Automatic assumptions validation:

```python
# T-test checks:
# - Normality (Shapiro-Wilk)
# - Equal variances (Levene's test)
# Warnings if assumptions violated

# ANOVA checks:
# - Normality per group
# - Homogeneity of variances
# Suggests non-parametric alternatives

# Regression checks:
# - Linearity
# - Homoscedasticity
# - Normality of residuals
# - Independence (Durbin-Watson)
```

## Dependencies

- scipy>=1.10.0
- statsmodels>=0.14.0
- pandas>=2.0.0
- numpy>=1.24.0
- matplotlib>=3.7.0
- seaborn>=0.12.0
- reportlab>=4.0.0

Overview

This skill performs guided statistical analysis including hypothesis testing, regression, ANOVA, correlation, and distribution checks, and returns plain-English interpretations and visualizations. It automates assumptions checks, generates plots, and can produce PDF/HTML reports summarizing results. The focus is on actionable outputs: test statistics, confidence intervals, effect sizes, and clear recommendations.

How this skill works

Load a DataFrame or CSV and call the desired method (t_test, anova, linear_regression, correlation, etc.). Each routine runs appropriate assumption checks (normality, homoscedasticity, independence), computes test statistics and effect sizes, and assembles a plain-English interpretation. Visualization helpers create regression plots, residual diagnostics, boxplots, Q–Q plots, and distribution overlays.

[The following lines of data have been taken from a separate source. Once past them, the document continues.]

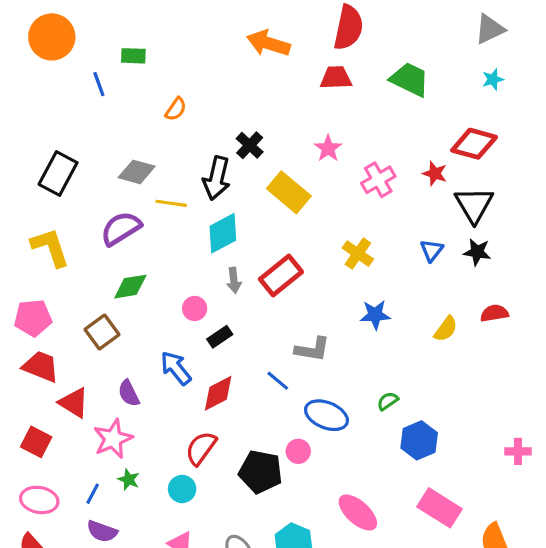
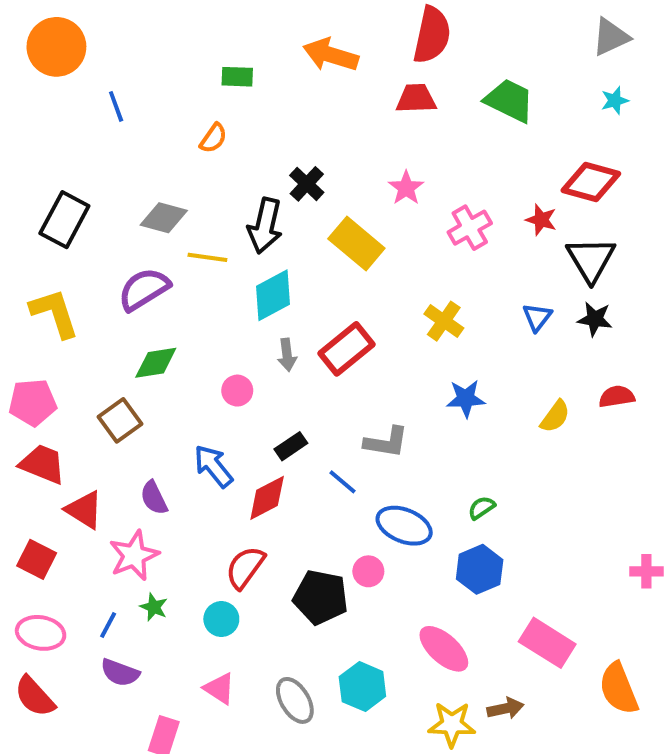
green rectangle: (133, 56) -> (237, 77), moved
black rectangle: (220, 337) -> (291, 446), moved
blue hexagon: (419, 440) -> (480, 569), moved

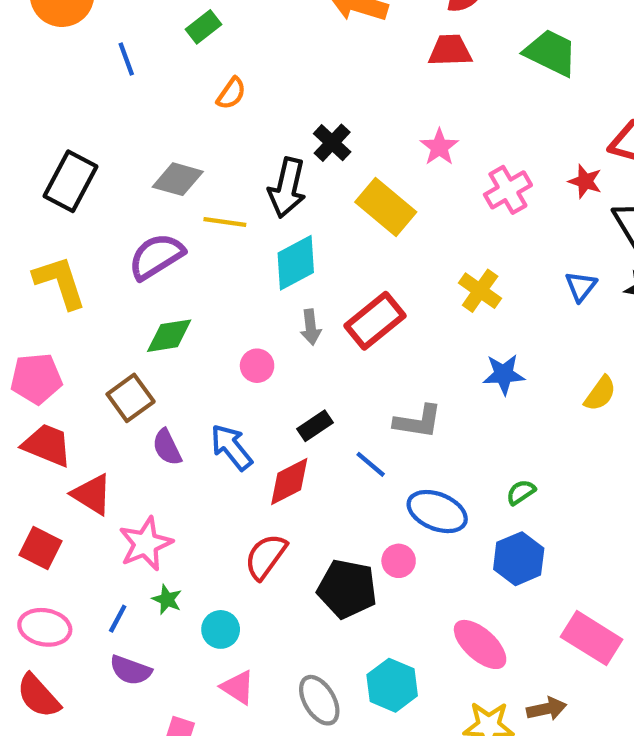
green rectangle: (237, 77) -> (203, 27), moved, turned -40
purple semicircle: (154, 498) -> (167, 447), moved
cyan circle: (221, 619) -> (221, 629), moved

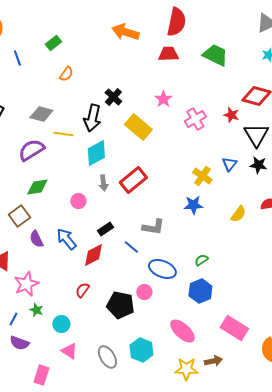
yellow cross: (480, 291) -> (202, 176), moved
red semicircle: (266, 557) -> (82, 290), size x0.7

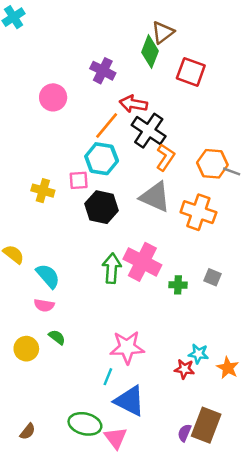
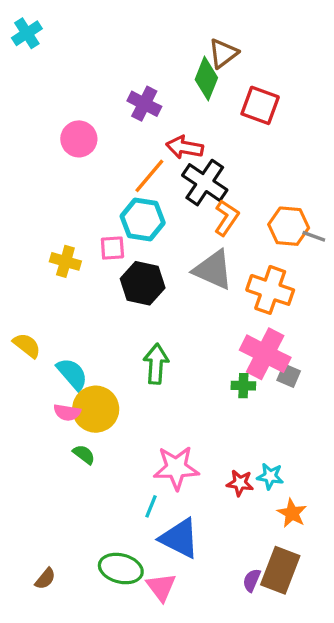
pink cross: (142, 262) -> (265, 354), moved
yellow circle: (26, 349) -> (96, 409), moved, size x1.4
orange star: (228, 368) -> (292, 513), moved
red star: (184, 369) -> (240, 483), moved

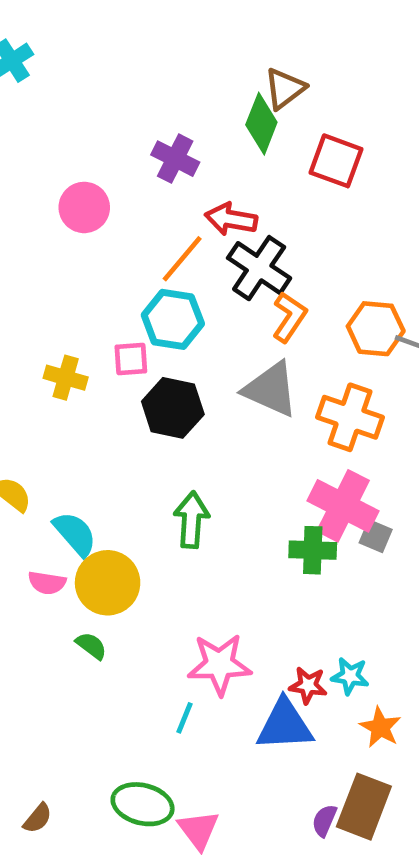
green cross: (243, 386) -> (313, 550), size x1.4
pink semicircle: (67, 412) -> (47, 583), moved
blue triangle: (180, 538) -> (285, 725), moved, turned -30

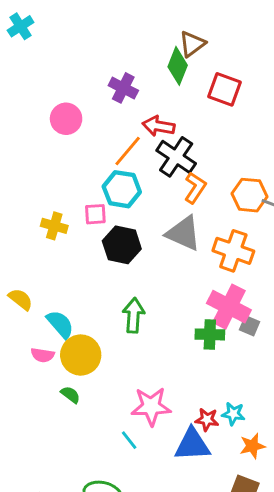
cyan line: (184, 718) -> (129, 440), turned -60
orange star: (380, 727) -> (252, 446), turned 30

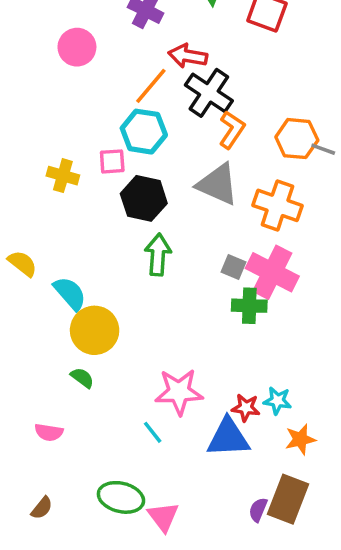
green arrow: (134, 315) -> (158, 255), moved
gray square: (249, 326) -> (234, 267), moved
pink semicircle: (43, 355) -> (49, 432), moved

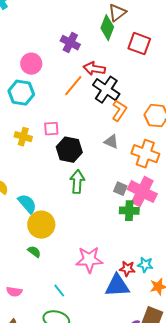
cyan hexagon: (144, 132) -> (21, 93), moved
gray triangle: (218, 184) -> (111, 142), size x0.6
pink semicircle: (49, 432) -> (14, 292), moved
cyan line: (153, 432) -> (59, 291), moved

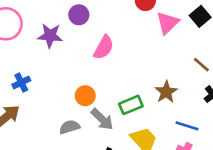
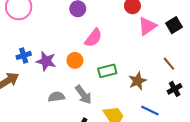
purple star: (50, 36) -> (46, 61), moved
orange circle: (85, 96) -> (75, 60), moved
green rectangle: (131, 105) -> (107, 71), moved

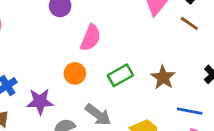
purple star: (46, 61) -> (40, 102), moved
brown line: (169, 64) -> (189, 23), moved

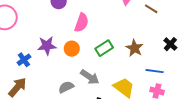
purple star: (40, 102) -> (47, 46), moved

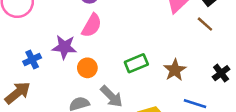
pink semicircle: (82, 23) -> (92, 25), moved
orange circle: (72, 49) -> (87, 68), moved

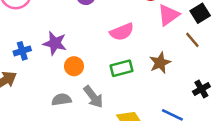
pink semicircle: (92, 25) -> (122, 32), moved, turned 30
brown star: (175, 70) -> (160, 63), moved

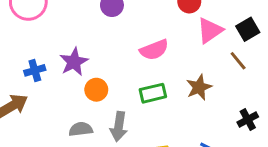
purple star: (55, 43) -> (74, 62), turned 30
gray arrow: (93, 97) -> (119, 127), turned 45

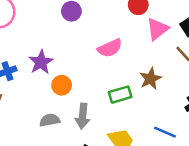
green rectangle: (153, 93) -> (120, 95), moved

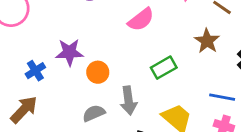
purple star: (41, 62) -> (69, 52), turned -30
brown star: (150, 79) -> (207, 41), moved

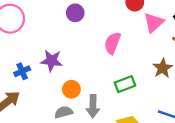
pink semicircle: (141, 20) -> (112, 43), turned 140
orange circle: (98, 72) -> (71, 89), moved

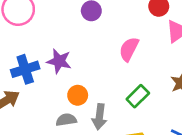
blue cross: (22, 71) -> (25, 69), size x1.5
green rectangle: (125, 84) -> (138, 96), turned -30

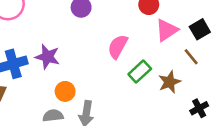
green rectangle: (138, 96) -> (140, 71), moved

A report generator compiles results and figures into PDF or HTML outputs.

When to use it

Compare means between two or more groups (t-test, ANOVA)
Evaluate relationships and predictive models (linear, polynomial, multiple regression)
Test associations and strengths (Pearson or Spearman correlation)
Check distributional assumptions and inspect residuals
Produce reproducible analysis reports for stakeholders and reviewers

Best practices

Inspect and clean data before analysis (missing values, outliers)
Run assumption checks and follow suggested nonparametric alternatives when violated
Report effect sizes and confidence intervals, not just p-values
Visualize data and residuals to validate model fits
Set and document hypotheses and significance thresholds before testing

Example use cases

Compare pre/post intervention scores with a paired t-test and interpret clinical relevance
Run one-way ANOVA across treatment arms and perform post-hoc comparisons with clear statements about which groups differ
Fit a multiple regression predicting sales from demographics and compute R², coefficients, and diagnostic plots
Generate a correlation matrix to screen predictors before modeling and flag multicollinearity risks
Produce a PDF report combining tests, plots, and interpretations for a client or lab notebook

FAQ

What outputs will I get from a t-test?

You receive the test statistic, p-value, mean difference, confidence interval, assumption checks, effect size, and a plain-English interpretation.

What if assumptions are violated?

The analyzer issues warnings, suggests nonparametric alternatives, and can run alternate tests (e.g., Mann–Whitney, Kruskal–Wallis) or transform data as appropriate.